▶ TASK DESCRIPTION: Write out the entries below exactly, but only from the line containing "another. She contends" through the line containing "r companies and", and without the pictures.

Excerpts from a dataset
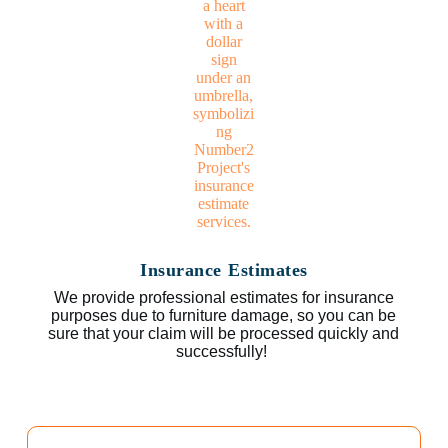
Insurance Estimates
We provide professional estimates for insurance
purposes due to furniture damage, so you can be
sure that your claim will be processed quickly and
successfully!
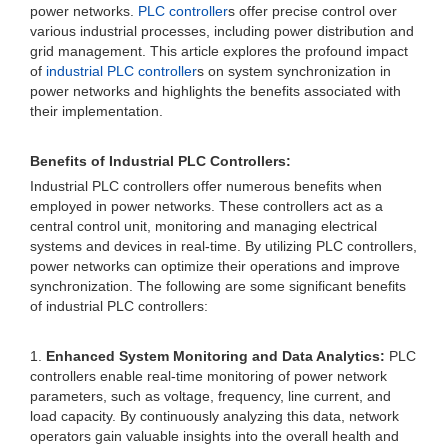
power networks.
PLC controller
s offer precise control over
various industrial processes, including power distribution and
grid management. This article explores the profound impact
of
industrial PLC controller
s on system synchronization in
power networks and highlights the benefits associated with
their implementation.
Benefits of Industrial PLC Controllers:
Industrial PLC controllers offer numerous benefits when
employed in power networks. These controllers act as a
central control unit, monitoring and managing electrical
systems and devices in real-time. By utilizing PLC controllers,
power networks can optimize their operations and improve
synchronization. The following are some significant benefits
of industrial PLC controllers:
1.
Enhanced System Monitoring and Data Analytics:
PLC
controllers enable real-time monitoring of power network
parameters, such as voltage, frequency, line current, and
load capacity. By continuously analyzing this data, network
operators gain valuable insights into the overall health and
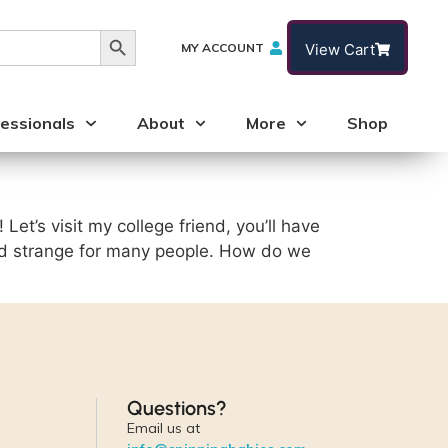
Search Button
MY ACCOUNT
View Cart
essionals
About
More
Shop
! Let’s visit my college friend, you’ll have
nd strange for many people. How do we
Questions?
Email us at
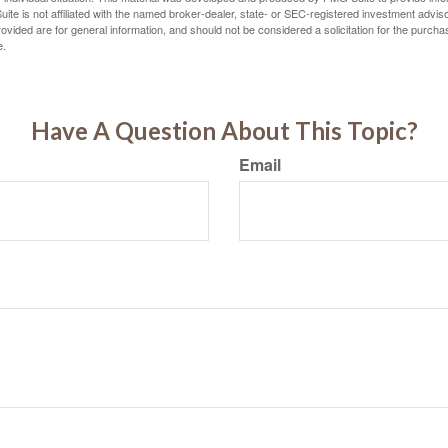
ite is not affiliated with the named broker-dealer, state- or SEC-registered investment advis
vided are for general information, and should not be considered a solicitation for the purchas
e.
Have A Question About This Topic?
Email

---

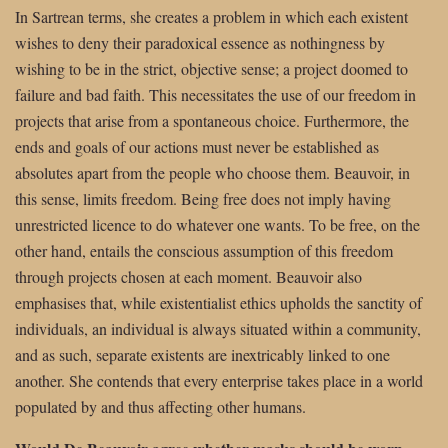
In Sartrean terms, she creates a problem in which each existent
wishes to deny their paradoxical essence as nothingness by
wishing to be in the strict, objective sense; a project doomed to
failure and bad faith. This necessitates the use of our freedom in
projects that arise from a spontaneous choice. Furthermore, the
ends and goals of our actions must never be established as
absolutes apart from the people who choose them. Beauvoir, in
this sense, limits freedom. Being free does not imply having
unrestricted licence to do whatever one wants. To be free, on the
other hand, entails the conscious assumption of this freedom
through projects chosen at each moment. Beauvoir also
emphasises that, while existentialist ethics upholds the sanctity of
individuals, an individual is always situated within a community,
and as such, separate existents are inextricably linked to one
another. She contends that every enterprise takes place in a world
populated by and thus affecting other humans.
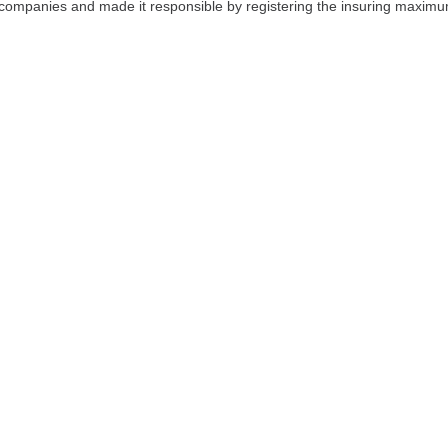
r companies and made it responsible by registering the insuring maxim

▶ ANSWER FOR THE TASK:
another. She contends that every enterprise takes place in a world
populated by and thus affecting other humans.
r companies and made it responsible by registering the insuring maxim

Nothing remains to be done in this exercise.